We have documented at least twelve extrajudicial executions carried out by M23, says Jeremy Laurence, spokesperson for the UN High Commissioner for Human Rights, at a press conference in Geneva.
Sexual violence, where Congolese soldiers are also suspected of being perpetrators, has also been documented and is being verified, according to the spokesperson.
In the capital of North Kivu province, Goma, which has largely been besieged by M23, they are now taking care of their dead. They are counted in hundreds.
Continuing to Kinshasa
The Rwanda-backed M23's dramatic incursion into the province on Sunday has triggered a military and diplomatic crisis.

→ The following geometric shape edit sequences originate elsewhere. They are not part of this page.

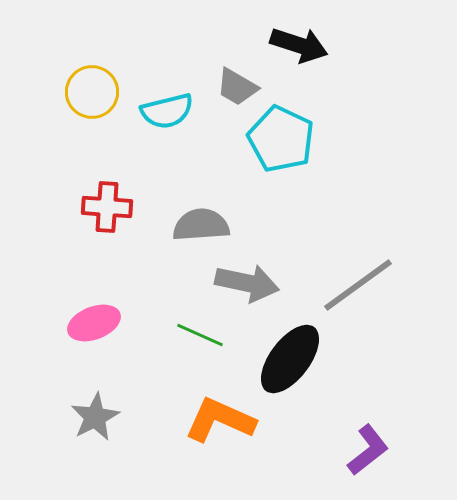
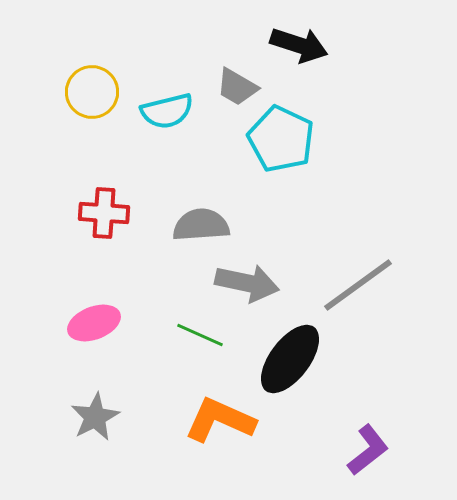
red cross: moved 3 px left, 6 px down
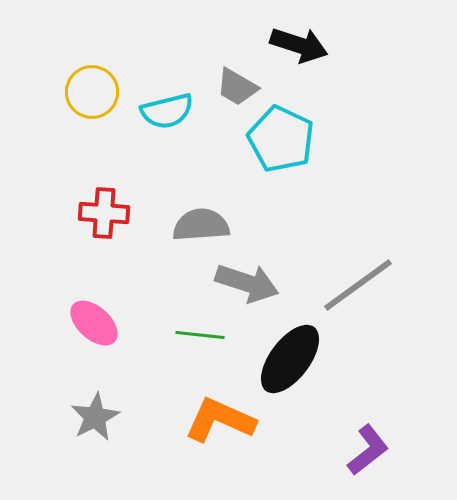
gray arrow: rotated 6 degrees clockwise
pink ellipse: rotated 63 degrees clockwise
green line: rotated 18 degrees counterclockwise
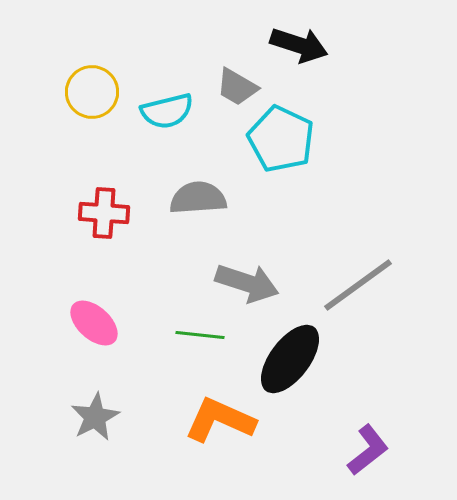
gray semicircle: moved 3 px left, 27 px up
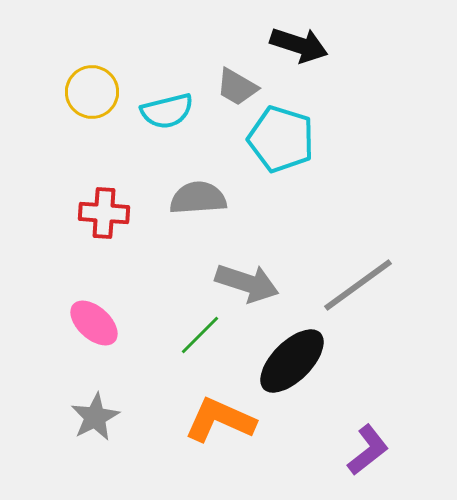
cyan pentagon: rotated 8 degrees counterclockwise
green line: rotated 51 degrees counterclockwise
black ellipse: moved 2 px right, 2 px down; rotated 8 degrees clockwise
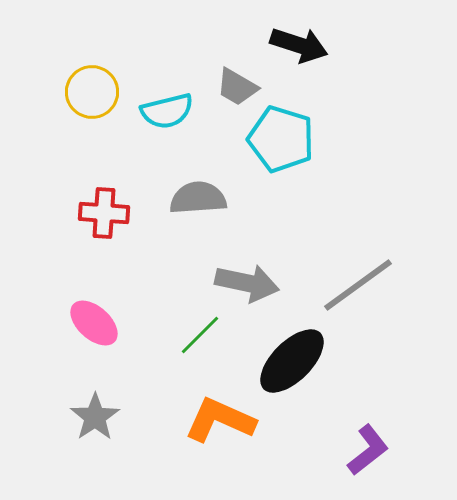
gray arrow: rotated 6 degrees counterclockwise
gray star: rotated 6 degrees counterclockwise
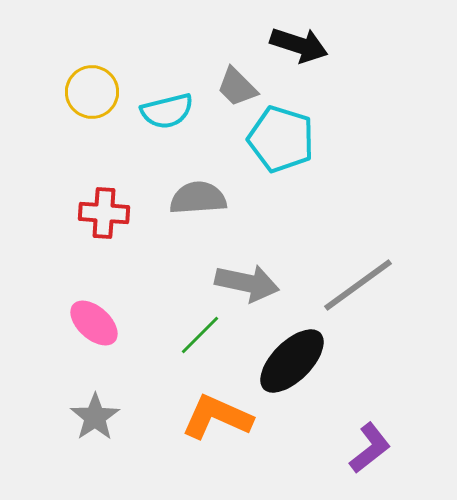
gray trapezoid: rotated 15 degrees clockwise
orange L-shape: moved 3 px left, 3 px up
purple L-shape: moved 2 px right, 2 px up
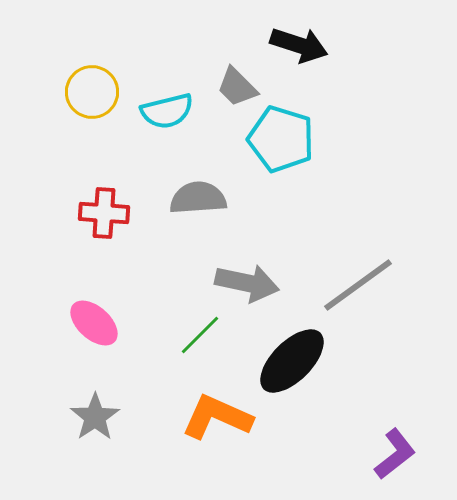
purple L-shape: moved 25 px right, 6 px down
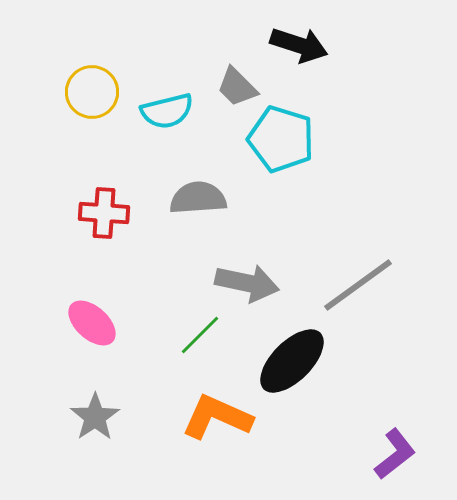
pink ellipse: moved 2 px left
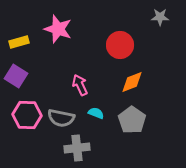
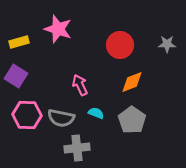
gray star: moved 7 px right, 27 px down
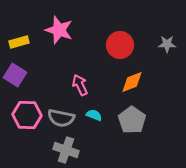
pink star: moved 1 px right, 1 px down
purple square: moved 1 px left, 1 px up
cyan semicircle: moved 2 px left, 2 px down
gray cross: moved 11 px left, 2 px down; rotated 25 degrees clockwise
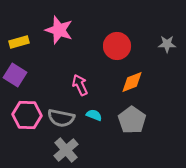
red circle: moved 3 px left, 1 px down
gray cross: rotated 30 degrees clockwise
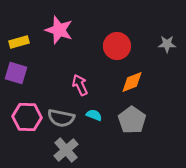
purple square: moved 1 px right, 2 px up; rotated 15 degrees counterclockwise
pink hexagon: moved 2 px down
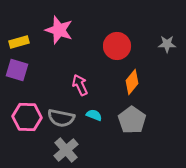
purple square: moved 1 px right, 3 px up
orange diamond: rotated 30 degrees counterclockwise
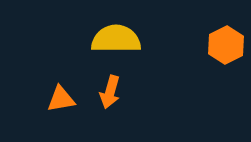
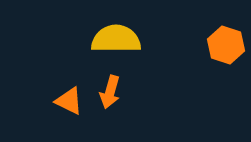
orange hexagon: rotated 15 degrees counterclockwise
orange triangle: moved 8 px right, 2 px down; rotated 36 degrees clockwise
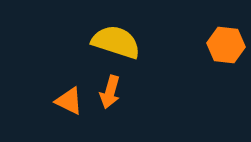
yellow semicircle: moved 3 px down; rotated 18 degrees clockwise
orange hexagon: rotated 12 degrees counterclockwise
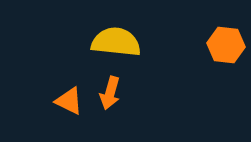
yellow semicircle: rotated 12 degrees counterclockwise
orange arrow: moved 1 px down
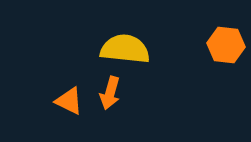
yellow semicircle: moved 9 px right, 7 px down
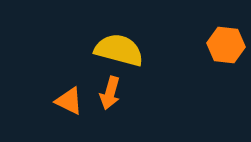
yellow semicircle: moved 6 px left, 1 px down; rotated 9 degrees clockwise
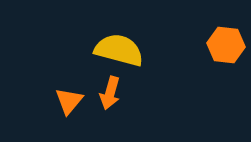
orange triangle: rotated 44 degrees clockwise
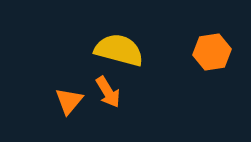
orange hexagon: moved 14 px left, 7 px down; rotated 15 degrees counterclockwise
orange arrow: moved 2 px left, 1 px up; rotated 48 degrees counterclockwise
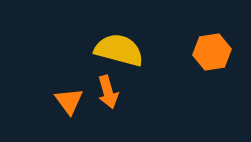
orange arrow: rotated 16 degrees clockwise
orange triangle: rotated 16 degrees counterclockwise
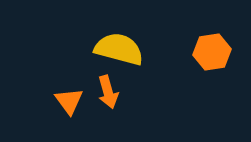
yellow semicircle: moved 1 px up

The rebels claim they are hunting for individuals linked to the 1994 genocide in Rwanda – and are not interested in the valuable mineral resources of Congo-Kinshasa. But exactly what M23's motives are is unclear.
We will continue the freedom march all the way to Kinshasa, said rebel leader Corneille Nangaa on Thursday.
The rebels are now reported to be moving south. In the two-million-strong city of Bukavu, capital of South Kivu, queues of volunteers are forming to join a militia supporting the army's fight against M23. Young men are training on the city's arenas.
Near important airfield
The defense line runs about four miles north of Bukavu, near a strategically important military airfield. Congo-Kinshasa's President Felix Tshisekedi has promised a powerful military response to M23's advance.
The UN and several individual countries are urging Rwanda to withdraw the rebels, and the UK has threatened to review its aid. But Rwanda's President Paul Kagame is rejecting allegations that his government supports M23.
M23 is not Rwandan – they are Congolese, he says.
The African cooperation organization SADC is holding an emergency summit on Friday due to the crisis, which has forced hundreds of thousands to flee.